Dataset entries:
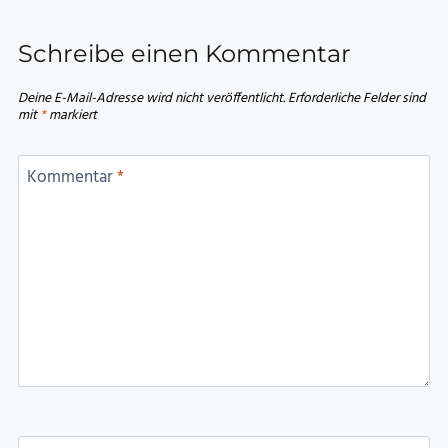
Schreibe einen Kommentar
Deine E-Mail-Adresse wird nicht veröffentlicht.
Erforderliche Felder sind
mit
*
markiert
Kommentar
*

## What you have to do:
An exact, picture-free copy of the entries is required.

## Solution to this exercise:
Schreibe einen Kommentar
Deine E-Mail-Adresse wird nicht veröffentlicht.
Erforderliche Felder sind
mit
*
markiert
Kommentar
*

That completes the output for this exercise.